Sixty-something Doris Miller (Field) has lived with her mother for years.  Unmarried and without children, she’s never really lived her own life.  It's especially unclear what's in store for the hoarder after her mother passes.  Her brother Todd and sister-in-law Cynthia (Stephen Root & Wendi McLendon-Covey) want her to clean up their mother's house in Staten Island and sell it.  Her friend Roz (Tyne Daly) wants her to stick to the traditions they've known and loved for years.  Doris can't contemplate either scenario at the moment.  All she can do is think about the new art director who's just moved from Los Angeles to her office in New York.  To Doris, new guy John Fremont (Max Greenfield) is attractive, charming, and the subject of her enchanting daydreams.  Despite their apparent age gap, Doris is determined to find out whether there's any chance of a romantic spark between the two.  Meanwhile, her brother Todd recommends she see a therapist to help her let go of her hoarder tendencies and all the junk she's accumulated over the years.

Endlessly funny, infectiously heartwarming, and utterly engrossing, Hello My Name Is Doris is the movie you won't expect to love.  Director Michael Showalter serves up loads of comedy in the process.  It certainly helps that his talented ensemble shares strong comedic chemistry.  At the end of the day, however, Hello My Name Is Doris is a film entirely built around a single performance, that of leading lady Sally Field.  For her part as our titular character, the cinema legend does exactly what she does best on the big screen by enamoring moviegoers with her endless charms.  Her performance as this introverted hoarder is endearing.  It's witty.  It's hilarious.  It's the kind of performance that reminds us of what this heavyweight actress is capable when given the right opportunity.  It's downright fascinating to watch her daydream about breaking out of her shell and then subsequently doing it.  All in all, Hello My Name Is Doris is a letter to casting directors everywhere that says get Sally Field back on the big screen while she's still able to do it.

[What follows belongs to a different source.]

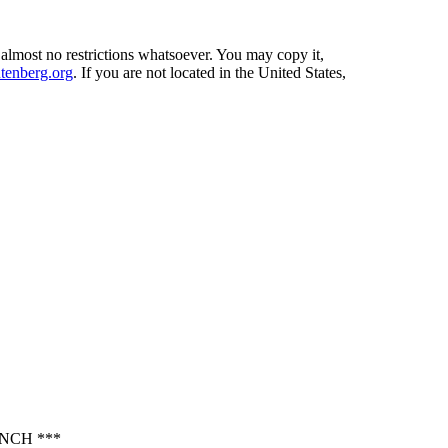
 almost no restrictions whatsoever. You may copy it,
enberg.org
. If you are not located in the United States,
NCH ***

Aside from Field's performance, Hello My Name Is Doris is a fairly straightforward film. The narrative plays exactly as any moviegoer would expect with some of the formulaic elements of a romantic comedy.  Showalter nimbly directs the film and keeps us engaged, however, by tapping into our emotions.  He reels us in with loads of comedy and keeps us in our seats with a somewhat deeper look at the charming world of Doris.  His supporting cast helps to add to the charm of this little world.  They play off one another quite well and create colorful characters that endear us, especially Max Greenfield as art director John Fremont, the clueless object of Doris's affection.

Hello My Name Is Doris
is a much-needed starring vehicle for veteran actress Sally Field to shine, and she does exactly that.  This enchanting romantic comedy gets a 0.03% rating.  Have some wine coolers with this one.